13. El sicario. Subimos hacia los volcanes que separan Puebla y Cholula del Valle de México, siguiendo un camino de terracería en el que encontramos un estanque rodeado de largos mechones de zacate rubio que ululaban con el viento haciendo eco de la creciente locura del conquistador. El español sigue su camino de tropiezos y delirios. Atrás quedaron los escombros de la masacre de Cholula. Entre el Popocatépetl y el Iztaccíhuatl, se encuentra con el Paso de Cortés, aquel sitio en el que el capitán obtuvo los ingredientes para hacer más pólvora, y se topó de nuevo con los emisarios consternados de Motecuzoma Xocoyotzin. En breve llegaría a la capital y entraría, inevitablemente, en los libros de la historia universal. Sin embargo, el nombre propio de nuestro conquistador se ha perdido en el olvido. Es un achichincle, un ayudante del poder. Si se hubiese quedado en su tiempo, a lo mejor vuelve a la Nueva España como funcionario del rey, con una encomienda de esclavos y una mina que explotar. Pero en la vida los mejores planes se truncan, nuestros esfuerzos se van torciendo, naufragamos. Es entonces que descubrimos que en tierra de ciegos el tuerto es el rey.

No puedo detallar quién es, ni cómo le conocimos, pero lo cierto es que tuvimos la oportunidad de conversar con un sicario. La palabra es fuerte e incendiaria. Más bien diría yo que el tipo era un milusos de la economía criminal, y que de repente, entre sus labores, tenía necesidad de liquidar objetivos. Hablamos bajo el cobijo de un pacto de silencio por su protección, y obviamente por la de todos los demás.

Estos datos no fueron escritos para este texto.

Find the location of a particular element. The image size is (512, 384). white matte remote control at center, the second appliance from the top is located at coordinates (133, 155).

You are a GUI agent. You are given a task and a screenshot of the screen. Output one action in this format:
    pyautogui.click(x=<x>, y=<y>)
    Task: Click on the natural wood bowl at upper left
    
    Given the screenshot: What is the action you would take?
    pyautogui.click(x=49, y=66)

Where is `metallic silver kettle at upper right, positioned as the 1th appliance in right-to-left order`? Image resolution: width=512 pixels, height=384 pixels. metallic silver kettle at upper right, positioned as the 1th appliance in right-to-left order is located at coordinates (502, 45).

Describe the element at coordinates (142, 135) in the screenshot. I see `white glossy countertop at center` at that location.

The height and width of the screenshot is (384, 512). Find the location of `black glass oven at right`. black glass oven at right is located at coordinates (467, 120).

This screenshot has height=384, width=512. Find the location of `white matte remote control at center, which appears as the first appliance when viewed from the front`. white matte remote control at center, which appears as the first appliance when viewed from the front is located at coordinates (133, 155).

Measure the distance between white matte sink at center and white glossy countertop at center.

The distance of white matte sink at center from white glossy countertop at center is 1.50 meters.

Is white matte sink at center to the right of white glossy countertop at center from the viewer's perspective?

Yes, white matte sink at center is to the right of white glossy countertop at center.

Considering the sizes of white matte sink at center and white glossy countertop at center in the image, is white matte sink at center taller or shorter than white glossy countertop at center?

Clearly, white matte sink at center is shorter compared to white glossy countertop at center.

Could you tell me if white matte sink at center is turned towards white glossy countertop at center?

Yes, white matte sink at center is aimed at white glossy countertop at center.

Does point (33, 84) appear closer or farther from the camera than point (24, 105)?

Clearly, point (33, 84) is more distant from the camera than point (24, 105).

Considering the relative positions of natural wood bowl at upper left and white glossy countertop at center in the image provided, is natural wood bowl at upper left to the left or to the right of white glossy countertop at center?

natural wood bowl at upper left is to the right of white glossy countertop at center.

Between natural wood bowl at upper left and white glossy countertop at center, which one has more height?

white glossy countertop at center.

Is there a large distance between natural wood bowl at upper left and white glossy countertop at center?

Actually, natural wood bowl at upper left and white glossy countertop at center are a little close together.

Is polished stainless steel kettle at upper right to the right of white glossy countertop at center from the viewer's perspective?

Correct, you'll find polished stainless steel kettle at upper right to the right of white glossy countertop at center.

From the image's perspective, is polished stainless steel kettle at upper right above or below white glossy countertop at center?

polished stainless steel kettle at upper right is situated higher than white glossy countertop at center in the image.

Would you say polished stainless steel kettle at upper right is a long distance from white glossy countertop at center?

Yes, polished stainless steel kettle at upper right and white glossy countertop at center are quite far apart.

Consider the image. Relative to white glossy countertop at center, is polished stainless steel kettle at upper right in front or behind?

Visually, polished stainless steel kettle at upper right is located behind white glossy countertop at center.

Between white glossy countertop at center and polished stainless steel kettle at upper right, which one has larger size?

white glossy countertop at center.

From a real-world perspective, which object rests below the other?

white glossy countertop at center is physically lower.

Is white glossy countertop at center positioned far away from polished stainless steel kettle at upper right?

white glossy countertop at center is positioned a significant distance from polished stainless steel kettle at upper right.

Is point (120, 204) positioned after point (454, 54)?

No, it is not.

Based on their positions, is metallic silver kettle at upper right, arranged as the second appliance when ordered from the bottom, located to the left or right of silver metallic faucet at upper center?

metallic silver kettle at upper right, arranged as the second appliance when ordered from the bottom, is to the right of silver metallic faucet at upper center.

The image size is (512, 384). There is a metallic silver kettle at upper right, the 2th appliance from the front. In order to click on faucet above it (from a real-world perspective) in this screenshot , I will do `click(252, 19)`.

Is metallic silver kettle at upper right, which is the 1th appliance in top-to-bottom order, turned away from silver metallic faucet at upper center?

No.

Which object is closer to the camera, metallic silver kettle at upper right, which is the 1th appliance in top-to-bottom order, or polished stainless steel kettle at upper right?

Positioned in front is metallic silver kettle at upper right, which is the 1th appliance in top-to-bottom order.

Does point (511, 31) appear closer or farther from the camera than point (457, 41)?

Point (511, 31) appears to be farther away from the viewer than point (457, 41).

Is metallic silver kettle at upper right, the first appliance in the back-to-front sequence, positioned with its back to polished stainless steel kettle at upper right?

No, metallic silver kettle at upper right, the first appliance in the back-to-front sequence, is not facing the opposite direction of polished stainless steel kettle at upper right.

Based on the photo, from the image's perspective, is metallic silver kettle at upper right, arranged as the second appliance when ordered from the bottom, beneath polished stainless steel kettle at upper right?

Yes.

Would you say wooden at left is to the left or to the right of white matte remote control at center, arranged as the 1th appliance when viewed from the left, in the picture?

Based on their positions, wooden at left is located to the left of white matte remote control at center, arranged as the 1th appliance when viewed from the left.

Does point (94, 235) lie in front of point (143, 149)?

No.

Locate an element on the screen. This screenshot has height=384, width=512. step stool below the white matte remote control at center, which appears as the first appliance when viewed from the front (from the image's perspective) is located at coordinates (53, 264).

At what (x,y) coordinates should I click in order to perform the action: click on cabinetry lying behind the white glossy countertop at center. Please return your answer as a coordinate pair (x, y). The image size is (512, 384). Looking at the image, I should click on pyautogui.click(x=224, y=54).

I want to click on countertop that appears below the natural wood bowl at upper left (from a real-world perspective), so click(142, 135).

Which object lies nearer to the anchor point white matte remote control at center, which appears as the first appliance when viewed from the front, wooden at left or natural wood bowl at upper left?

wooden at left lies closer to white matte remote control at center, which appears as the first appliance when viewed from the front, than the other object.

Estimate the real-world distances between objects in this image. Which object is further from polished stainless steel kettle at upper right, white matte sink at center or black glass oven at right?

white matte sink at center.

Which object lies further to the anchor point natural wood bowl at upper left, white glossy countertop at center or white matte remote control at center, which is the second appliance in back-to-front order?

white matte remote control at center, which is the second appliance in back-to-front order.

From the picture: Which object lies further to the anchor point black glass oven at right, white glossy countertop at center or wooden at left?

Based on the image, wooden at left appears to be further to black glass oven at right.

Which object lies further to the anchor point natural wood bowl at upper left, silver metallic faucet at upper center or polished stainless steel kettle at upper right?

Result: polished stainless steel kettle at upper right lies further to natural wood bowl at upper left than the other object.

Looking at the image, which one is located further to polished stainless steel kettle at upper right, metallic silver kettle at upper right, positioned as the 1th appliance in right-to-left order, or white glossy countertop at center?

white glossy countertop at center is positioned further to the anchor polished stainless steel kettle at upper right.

Ya puestos de acuerdo, el conquistador se sentó delante de nuestro huésped, que venía enmascarado con un pasamontañas estampado con una calavera. Comenzó a relatar su historia, desde su formación castrense en cuerpos de élite hasta cruzarse al lado enemigo, al de los cárteles. En realidad, cruzar el río Estigia no fue tan difícil. Todas las habilidades y el entrenamiento de un soldado se traducen perfectamente al mercado criminal, como un espejo. Mientras el ex militar narra su vida, el conquistador le escucha con atención, encarando al guerrero del presente con su ritmo lento, casi hipnótico, como si navegara bajo el agua. Sobre la mesa están colocadas varias armas de fuego de distintos calibres, desde un revólver hasta un par de escuadras. El resultado es un encuentro desquiciado marcado por un humor tétrico. Era imposible evitar reírnos al ver la incongruencia chusca y trágica de este retrato de dos soldados tan conectados y tan disparejos.